**Given information**

★ ★ ★

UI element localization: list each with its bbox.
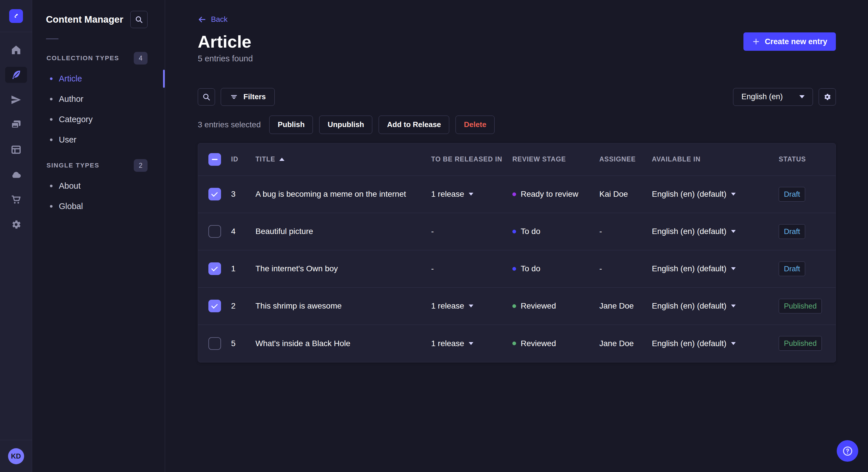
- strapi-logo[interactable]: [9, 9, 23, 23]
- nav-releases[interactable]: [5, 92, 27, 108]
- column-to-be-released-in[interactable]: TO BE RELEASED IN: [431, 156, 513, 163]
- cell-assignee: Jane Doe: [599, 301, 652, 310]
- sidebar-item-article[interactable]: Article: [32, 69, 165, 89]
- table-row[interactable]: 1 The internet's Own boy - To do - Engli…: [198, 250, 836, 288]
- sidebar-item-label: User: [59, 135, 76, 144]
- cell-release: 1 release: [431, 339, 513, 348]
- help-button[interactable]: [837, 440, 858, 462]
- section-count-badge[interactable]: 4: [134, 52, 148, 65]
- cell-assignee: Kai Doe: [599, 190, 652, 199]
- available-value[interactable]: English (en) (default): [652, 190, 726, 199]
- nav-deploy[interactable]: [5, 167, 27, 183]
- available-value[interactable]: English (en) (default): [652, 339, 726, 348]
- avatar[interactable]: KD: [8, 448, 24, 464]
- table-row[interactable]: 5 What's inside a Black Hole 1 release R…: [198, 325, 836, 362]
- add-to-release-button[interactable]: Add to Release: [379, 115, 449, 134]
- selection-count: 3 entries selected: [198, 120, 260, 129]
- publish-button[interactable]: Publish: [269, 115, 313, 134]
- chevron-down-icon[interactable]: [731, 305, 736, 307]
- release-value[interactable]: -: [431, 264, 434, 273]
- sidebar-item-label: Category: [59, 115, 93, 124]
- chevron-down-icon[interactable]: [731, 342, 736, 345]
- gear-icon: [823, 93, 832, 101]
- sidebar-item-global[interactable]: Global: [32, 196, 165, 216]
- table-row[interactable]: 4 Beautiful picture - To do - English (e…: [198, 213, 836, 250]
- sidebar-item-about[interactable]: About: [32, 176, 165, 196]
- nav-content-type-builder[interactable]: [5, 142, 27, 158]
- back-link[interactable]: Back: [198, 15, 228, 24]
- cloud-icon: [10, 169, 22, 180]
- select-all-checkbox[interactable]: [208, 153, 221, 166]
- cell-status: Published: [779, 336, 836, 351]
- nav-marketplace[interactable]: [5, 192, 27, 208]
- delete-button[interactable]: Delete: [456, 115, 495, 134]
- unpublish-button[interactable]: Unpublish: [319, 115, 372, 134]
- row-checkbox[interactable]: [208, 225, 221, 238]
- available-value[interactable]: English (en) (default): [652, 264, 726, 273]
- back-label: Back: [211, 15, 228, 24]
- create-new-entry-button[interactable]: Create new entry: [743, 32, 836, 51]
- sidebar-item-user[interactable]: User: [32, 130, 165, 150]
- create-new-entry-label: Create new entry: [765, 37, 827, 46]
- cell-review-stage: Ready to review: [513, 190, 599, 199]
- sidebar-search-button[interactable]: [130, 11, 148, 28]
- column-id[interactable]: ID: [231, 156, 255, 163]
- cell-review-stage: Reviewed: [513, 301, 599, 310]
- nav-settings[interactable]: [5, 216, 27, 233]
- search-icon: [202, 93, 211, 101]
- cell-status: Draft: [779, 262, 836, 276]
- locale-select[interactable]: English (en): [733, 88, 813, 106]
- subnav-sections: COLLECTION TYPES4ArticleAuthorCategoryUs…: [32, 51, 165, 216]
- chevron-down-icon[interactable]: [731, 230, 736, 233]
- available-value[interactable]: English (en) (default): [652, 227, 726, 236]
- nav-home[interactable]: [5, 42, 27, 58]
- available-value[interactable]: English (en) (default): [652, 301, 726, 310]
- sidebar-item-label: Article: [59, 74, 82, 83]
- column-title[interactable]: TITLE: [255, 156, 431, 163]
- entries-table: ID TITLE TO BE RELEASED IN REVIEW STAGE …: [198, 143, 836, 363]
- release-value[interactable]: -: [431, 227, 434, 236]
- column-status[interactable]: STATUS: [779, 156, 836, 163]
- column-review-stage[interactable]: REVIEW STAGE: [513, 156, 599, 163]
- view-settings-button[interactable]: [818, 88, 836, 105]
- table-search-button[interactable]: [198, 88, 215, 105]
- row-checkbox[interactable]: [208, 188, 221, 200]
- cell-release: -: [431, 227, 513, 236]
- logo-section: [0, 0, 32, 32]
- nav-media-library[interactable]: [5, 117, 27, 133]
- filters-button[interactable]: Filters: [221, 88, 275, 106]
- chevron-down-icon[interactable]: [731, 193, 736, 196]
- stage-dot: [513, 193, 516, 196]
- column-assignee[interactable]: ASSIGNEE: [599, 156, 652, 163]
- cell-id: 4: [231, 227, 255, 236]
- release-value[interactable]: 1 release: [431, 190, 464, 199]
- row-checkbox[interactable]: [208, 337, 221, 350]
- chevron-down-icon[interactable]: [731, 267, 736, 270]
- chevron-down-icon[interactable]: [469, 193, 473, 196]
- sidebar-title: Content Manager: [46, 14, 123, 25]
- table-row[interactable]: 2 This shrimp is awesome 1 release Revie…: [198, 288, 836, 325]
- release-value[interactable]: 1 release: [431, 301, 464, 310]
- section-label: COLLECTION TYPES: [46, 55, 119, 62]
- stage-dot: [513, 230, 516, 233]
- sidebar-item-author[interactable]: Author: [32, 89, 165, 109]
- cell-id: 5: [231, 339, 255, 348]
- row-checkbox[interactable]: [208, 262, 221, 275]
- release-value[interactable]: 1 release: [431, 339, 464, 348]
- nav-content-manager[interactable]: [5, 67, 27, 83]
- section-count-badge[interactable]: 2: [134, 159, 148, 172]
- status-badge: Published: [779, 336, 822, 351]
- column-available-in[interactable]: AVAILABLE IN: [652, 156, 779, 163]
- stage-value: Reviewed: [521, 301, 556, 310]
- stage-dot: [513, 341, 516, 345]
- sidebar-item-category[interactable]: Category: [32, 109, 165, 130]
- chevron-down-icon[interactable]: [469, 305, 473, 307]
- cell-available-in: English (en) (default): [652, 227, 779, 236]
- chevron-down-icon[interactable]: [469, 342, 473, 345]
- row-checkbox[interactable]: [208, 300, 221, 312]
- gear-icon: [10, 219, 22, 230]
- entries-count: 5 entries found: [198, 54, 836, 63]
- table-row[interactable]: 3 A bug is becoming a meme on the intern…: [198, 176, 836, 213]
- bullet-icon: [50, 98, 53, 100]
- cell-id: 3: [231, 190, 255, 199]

★ ★ ★

**What the task requires**
Reproduce each record from above exactly; pictures do not belong in the copy.

**Output for this exercise**
UI element localization: list each with its bbox.
- strapi-logo[interactable]: [9, 9, 23, 23]
- nav-releases[interactable]: [5, 92, 27, 108]
- column-to-be-released-in[interactable]: TO BE RELEASED IN: [431, 156, 513, 163]
- cell-assignee: Jane Doe: [599, 301, 652, 310]
- sidebar-item-article[interactable]: Article: [32, 69, 165, 89]
- table-row[interactable]: 1 The internet's Own boy - To do - Engli…: [198, 250, 836, 288]
- sidebar-item-label: User: [59, 135, 76, 144]
- cell-release: 1 release: [431, 339, 513, 348]
- help-button[interactable]: [837, 440, 858, 462]
- section-count-badge[interactable]: 4: [134, 52, 148, 65]
- cell-assignee: Kai Doe: [599, 190, 652, 199]
- available-value[interactable]: English (en) (default): [652, 190, 726, 199]
- nav-deploy[interactable]: [5, 167, 27, 183]
- available-value[interactable]: English (en) (default): [652, 339, 726, 348]
- avatar[interactable]: KD: [8, 448, 24, 464]
- table-row[interactable]: 5 What's inside a Black Hole 1 release R…: [198, 325, 836, 362]
- add-to-release-button[interactable]: Add to Release: [379, 115, 449, 134]
- selection-count: 3 entries selected: [198, 120, 260, 129]
- publish-button[interactable]: Publish: [269, 115, 313, 134]
- chevron-down-icon[interactable]: [731, 305, 736, 307]
- release-value[interactable]: -: [431, 264, 434, 273]
- sidebar-item-label: Category: [59, 115, 93, 124]
- chevron-down-icon[interactable]: [731, 342, 736, 345]
- gear-icon: [823, 93, 832, 101]
- sidebar-item-global[interactable]: Global: [32, 196, 165, 216]
- table-row[interactable]: 4 Beautiful picture - To do - English (e…: [198, 213, 836, 250]
- sidebar-item-about[interactable]: About: [32, 176, 165, 196]
- nav-content-type-builder[interactable]: [5, 142, 27, 158]
- back-link[interactable]: Back: [198, 15, 228, 24]
- cloud-icon: [10, 169, 22, 180]
- select-all-checkbox[interactable]: [208, 153, 221, 166]
- cell-status: Published: [779, 336, 836, 351]
- nav-marketplace[interactable]: [5, 192, 27, 208]
- delete-button[interactable]: Delete: [456, 115, 495, 134]
- unpublish-button[interactable]: Unpublish: [319, 115, 372, 134]
- row-checkbox[interactable]: [208, 225, 221, 238]
- available-value[interactable]: English (en) (default): [652, 264, 726, 273]
- back-label: Back: [211, 15, 228, 24]
- create-new-entry-button[interactable]: Create new entry: [743, 32, 836, 51]
- sidebar-item-user[interactable]: User: [32, 130, 165, 150]
- create-new-entry-label: Create new entry: [765, 37, 827, 46]
- cell-review-stage: Ready to review: [513, 190, 599, 199]
- sidebar-search-button[interactable]: [130, 11, 148, 28]
- column-id[interactable]: ID: [231, 156, 255, 163]
- cell-review-stage: Reviewed: [513, 301, 599, 310]
- nav-settings[interactable]: [5, 216, 27, 233]
- search-icon: [202, 93, 211, 101]
- cell-status: Draft: [779, 262, 836, 276]
- locale-select[interactable]: English (en): [733, 88, 813, 106]
- subnav-sections: COLLECTION TYPES4ArticleAuthorCategoryUs…: [32, 51, 165, 216]
- chevron-down-icon[interactable]: [731, 230, 736, 233]
- available-value[interactable]: English (en) (default): [652, 227, 726, 236]
- nav-home[interactable]: [5, 42, 27, 58]
- available-value[interactable]: English (en) (default): [652, 301, 726, 310]
- sidebar-item-label: Article: [59, 74, 82, 83]
- column-title[interactable]: TITLE: [255, 156, 431, 163]
- entries-table: ID TITLE TO BE RELEASED IN REVIEW STAGE …: [198, 143, 836, 363]
- release-value[interactable]: -: [431, 227, 434, 236]
- column-status[interactable]: STATUS: [779, 156, 836, 163]
- column-review-stage[interactable]: REVIEW STAGE: [513, 156, 599, 163]
- view-settings-button[interactable]: [818, 88, 836, 105]
- table-search-button[interactable]: [198, 88, 215, 105]
- row-checkbox[interactable]: [208, 188, 221, 200]
- cell-release: -: [431, 227, 513, 236]
- logo-section: [0, 0, 32, 32]
- nav-media-library[interactable]: [5, 117, 27, 133]
- filters-button[interactable]: Filters: [221, 88, 275, 106]
- chevron-down-icon[interactable]: [731, 193, 736, 196]
- stage-dot: [513, 193, 516, 196]
- column-assignee[interactable]: ASSIGNEE: [599, 156, 652, 163]
- cell-id: 4: [231, 227, 255, 236]
- release-value[interactable]: 1 release: [431, 190, 464, 199]
- row-checkbox[interactable]: [208, 337, 221, 350]
- chevron-down-icon[interactable]: [731, 267, 736, 270]
- chevron-down-icon[interactable]: [469, 193, 473, 196]
- sidebar-title: Content Manager: [46, 14, 123, 25]
- table-row[interactable]: 2 This shrimp is awesome 1 release Revie…: [198, 288, 836, 325]
- release-value[interactable]: 1 release: [431, 301, 464, 310]
- section-label: COLLECTION TYPES: [46, 55, 119, 62]
- stage-dot: [513, 230, 516, 233]
- sidebar-item-author[interactable]: Author: [32, 89, 165, 109]
- cell-id: 5: [231, 339, 255, 348]
- row-checkbox[interactable]: [208, 262, 221, 275]
- release-value[interactable]: 1 release: [431, 339, 464, 348]
- nav-content-manager[interactable]: [5, 67, 27, 83]
- section-count-badge[interactable]: 2: [134, 159, 148, 172]
- status-badge: Published: [779, 336, 822, 351]
- column-available-in[interactable]: AVAILABLE IN: [652, 156, 779, 163]
- stage-value: Reviewed: [521, 301, 556, 310]
- stage-dot: [513, 341, 516, 345]
- sidebar-item-category[interactable]: Category: [32, 109, 165, 130]
- chevron-down-icon[interactable]: [469, 305, 473, 307]
- cell-available-in: English (en) (default): [652, 227, 779, 236]
- chevron-down-icon[interactable]: [469, 342, 473, 345]
- row-checkbox[interactable]: [208, 300, 221, 312]
- gear-icon: [10, 219, 22, 230]
- entries-count: 5 entries found: [198, 54, 836, 63]
- table-row[interactable]: 3 A bug is becoming a meme on the intern…: [198, 176, 836, 213]
- bullet-icon: [50, 98, 53, 100]
- cell-id: 3: [231, 190, 255, 199]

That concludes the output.